[Records from a collection]
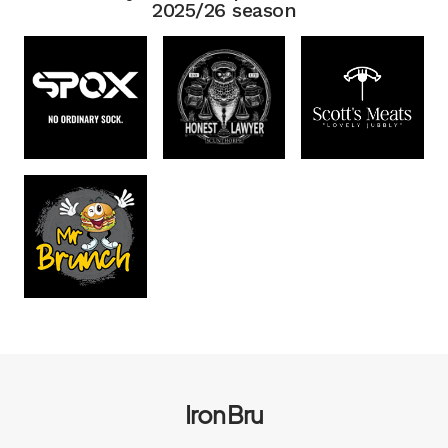
2025/26 season
Iron Bru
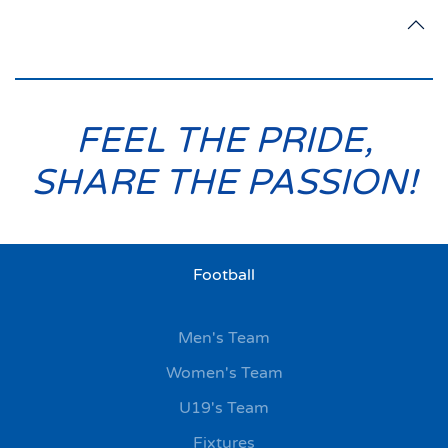
FEEL THE PRIDE,
SHARE THE PASSION!
Football
Men's Team
Women's Team
U19's Team
Fixtures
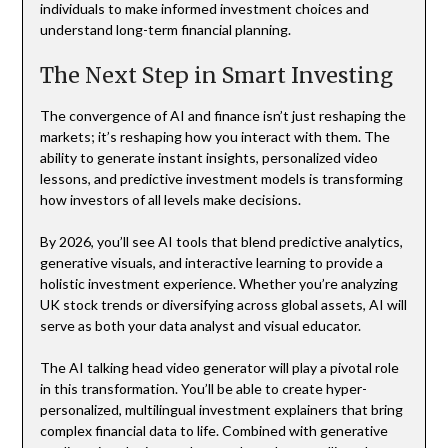
individuals to make informed investment choices and
understand long-term financial planning.
The Next Step in Smart Investing
The convergence of AI and finance isn’t just reshaping the
markets; it’s reshaping how you interact with them. The
ability to generate instant insights, personalized video
lessons, and predictive investment models is transforming
how investors of all levels make decisions.
By 2026, you’ll see AI tools that blend predictive analytics,
generative visuals, and interactive learning to provide a
holistic investment experience. Whether you’re analyzing
UK stock trends or diversifying across global assets, AI will
serve as both your data analyst and visual educator.
The AI talking head video generator will play a pivotal role
in this transformation. You’ll be able to create hyper-
personalized, multilingual investment explainers that bring
complex financial data to life. Combined with generative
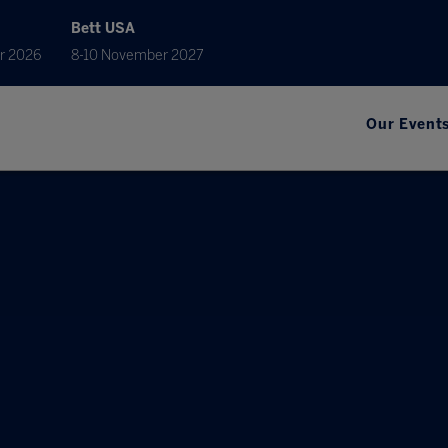
Bett USA
r 2026
8-10 November 2027
Our Event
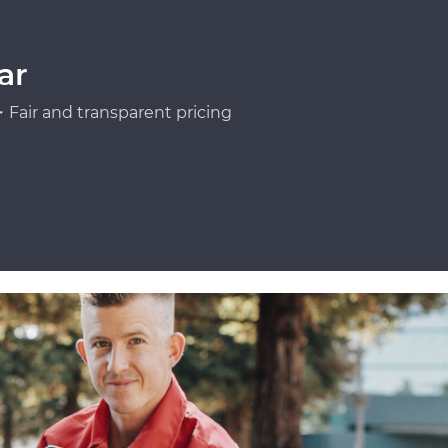
ar
Fair and transparent pricing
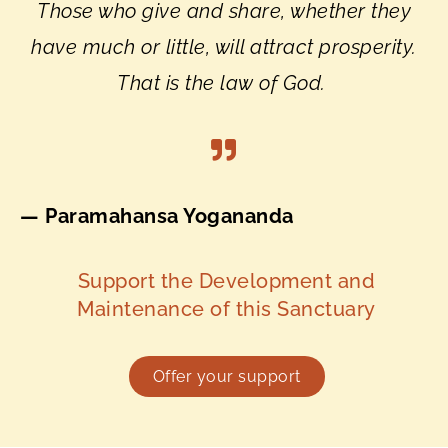
Those who give and share, whether they
have much or little, will attract prosperity.
That is the law of God.
— Paramahansa Yogananda
Support the Development and
Maintenance of this Sanctuary
Offer your support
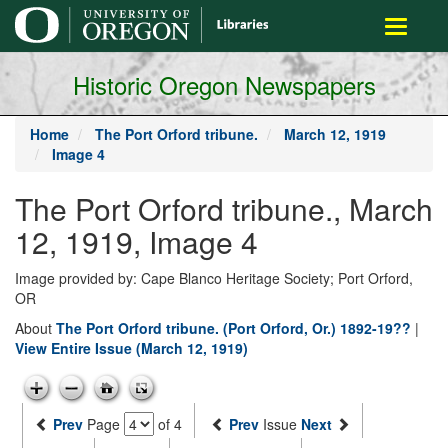
main
Toggle
content
navigati
Historic Oregon Newspapers
Home
The Port Orford tribune.
March 12, 1919
Image 4
The Port Orford tribune., March
12, 1919, Image 4
Image provided by: Cape Blanco Heritage Society; Port Orford,
OR
About
The Port Orford tribune. (Port Orford, Or.) 1892-19??
|
View Entire Issue (March 12, 1919)
Prev
Page
of 4
Prev
Issue
Next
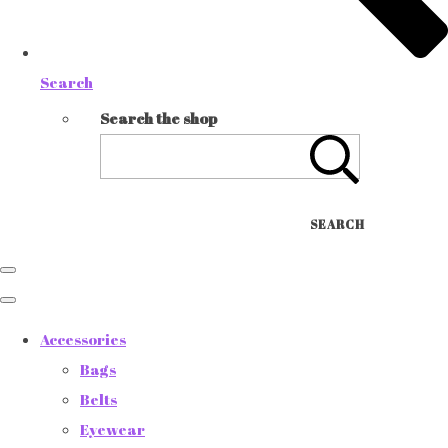
Search
Search the shop
SEARCH
Accessories
Bags
Belts
Eyewear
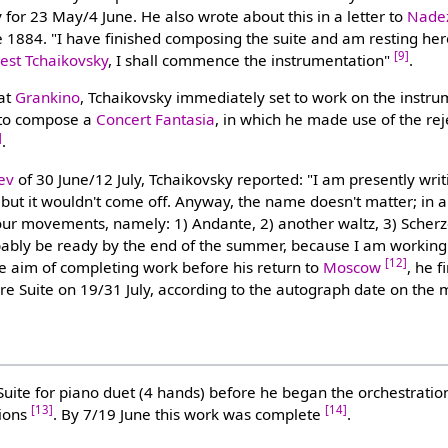
ry for 23 May/4 June. He also wrote about this in a letter to
Nade
1884. "I have finished composing the suite and am resting her
[9]
st Tchaikovsky
, I shall commence the instrumentation"
.
 at
Grankino
, Tchaikovsky immediately set to work on the instru
 to compose a
Concert Fantasia
, in which he made use of the re
]
.
ev
of 30 June/12 July, Tchaikovsky reported: "I am presently writ
ut it wouldn't come off. Anyway, the name doesn't matter; in an
our movements, namely: 1) Andante, 2) another waltz, 3) Scherz
probably be ready by the end of the summer, because I am working
[12]
he aim of completing work before his return to
Moscow
, he f
ire Suite on 19/31 July, according to the autograph date on the 
uite for piano duet (4 hands) before he began the orchestration
[13]
[14]
tions
. By 7/19 June this work was complete
.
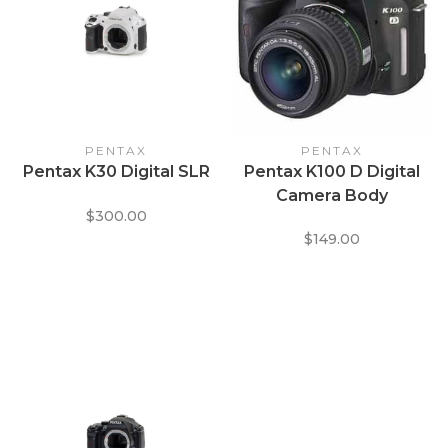
PENTAX
PENTAX
Pentax K30 Digital SLR
Pentax K100 D Digital
Camera Body
$300.00
$149.00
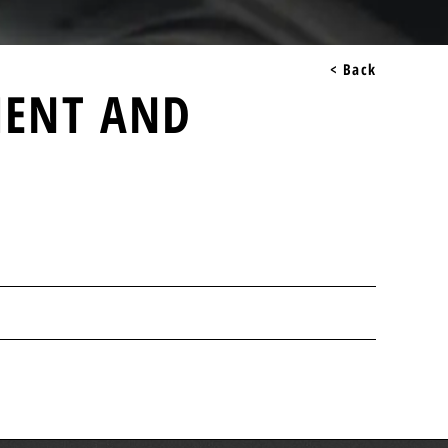
< Back
MENT AND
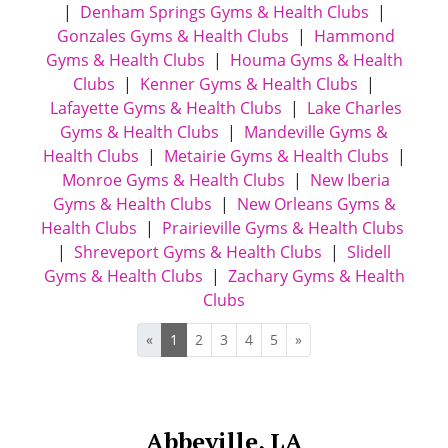
|
Denham Springs Gyms & Health Clubs
|
Gonzales Gyms & Health Clubs
|
Hammond
Gyms & Health Clubs
|
Houma Gyms & Health
Clubs
|
Kenner Gyms & Health Clubs
|
Lafayette Gyms & Health Clubs
|
Lake Charles
Gyms & Health Clubs
|
Mandeville Gyms &
Health Clubs
|
Metairie Gyms & Health Clubs
|
Monroe Gyms & Health Clubs
|
New Iberia
Gyms & Health Clubs
|
New Orleans Gyms &
Health Clubs
|
Prairieville Gyms & Health Clubs
|
Shreveport Gyms & Health Clubs
|
Slidell
Gyms & Health Clubs
|
Zachary Gyms & Health
Clubs
«
1
2
3
4
5
»
Abbeville, LA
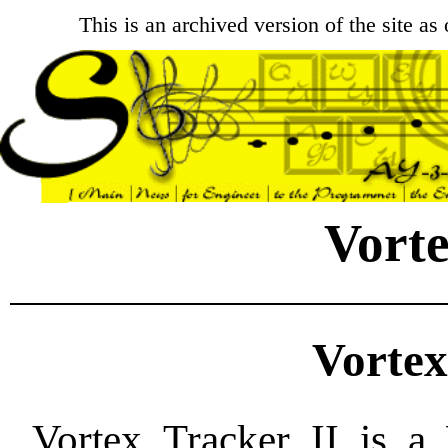
This is an archived version of the site a
Vorte
Vortex
Vortex Tracker II is a 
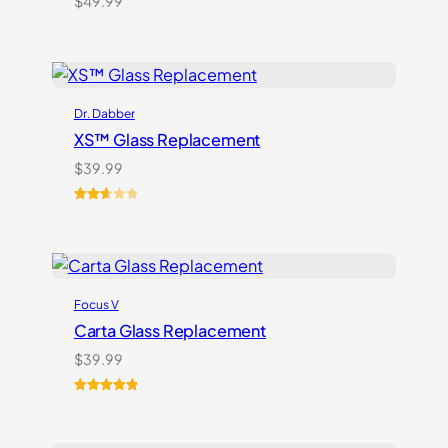
$
49.99
Dr. Dabber
XS™ Glass Replacement
$
39.99
Rated
3
2.67
out of
5
based
Focus V
on
customer
Carta Glass Replacement
ratings
$
39.99
Rated
5
5.00
out of 5
based on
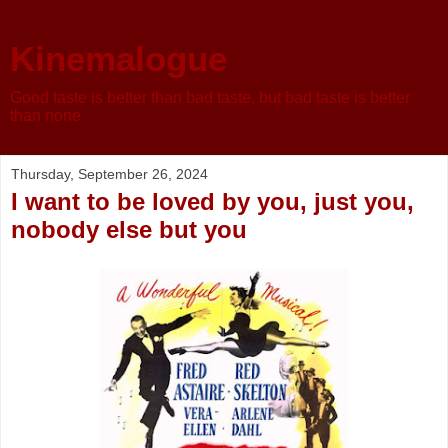
Kinemalogue
Good taste is better than bad taste, but bad taste is better
than none
Thursday, September 26, 2024
I want to be loved by you, just you,
nobody else but you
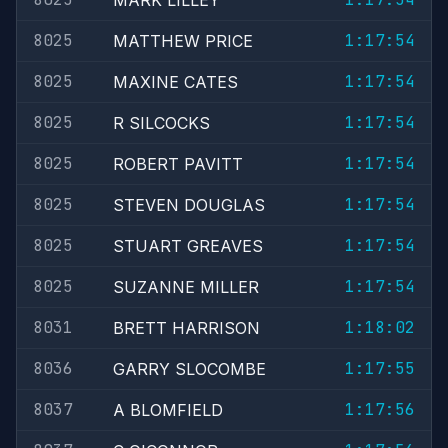
MARK LILLEY
8025
1:17:54
MATTHEW PRICE
8025
1:17:54
MAXINE CATES
8025
1:17:54
R SILCOCKS
8025
1:17:54
ROBERT PAVITT
8025
1:17:54
STEVEN DOUGLAS
8025
1:17:54
STUART GREAVES
8025
1:17:54
SUZANNE MILLER
8031
1:18:02
BRETT HARRISON
8036
1:17:55
GARRY SLOCOMBE
8037
1:17:56
A BLOMFIELD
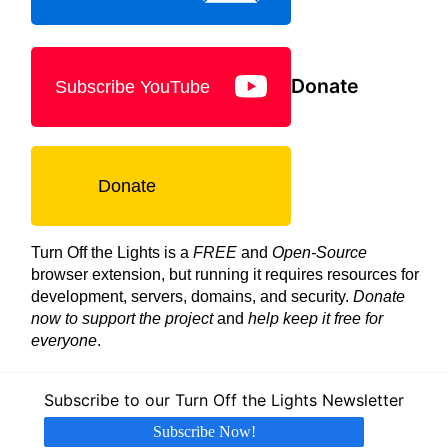
Donate
Subscribe YouTube
Donate
Turn Off the Lights is a
FREE
and
Open-Source
browser extension, but running it requires resources for
development, servers, domains, and security.
Donate
now to support the project
and
help keep it free for
everyone
.
Subscribe to our Turn Off the Lights Newsletter
Subscribe Now!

TASK REQUIREMENTS - Each line from the start of the entries through the line with "UK stock trends" is to be restated exactly, and the pictures are to be skipped.

SOLUTION -
2025/26 season
Iron Bru
FEEL THE PRIDE,
SHARE THE PASSION!
Football
Men's Team
Women's Team
U19's Team
Fixtures
individuals to make informed investment choices and
understand long-term financial planning.
The Next Step in Smart Investing
The convergence of AI and finance isn’t just reshaping the
markets; it’s reshaping how you interact with them. The
ability to generate instant insights, personalized video
lessons, and predictive investment models is transforming
how investors of all levels make decisions.
By 2026, you’ll see AI tools that blend predictive analytics,
generative visuals, and interactive learning to provide a
holistic investment experience. Whether you’re analyzing
UK stock trends or diversifying across global assets, AI will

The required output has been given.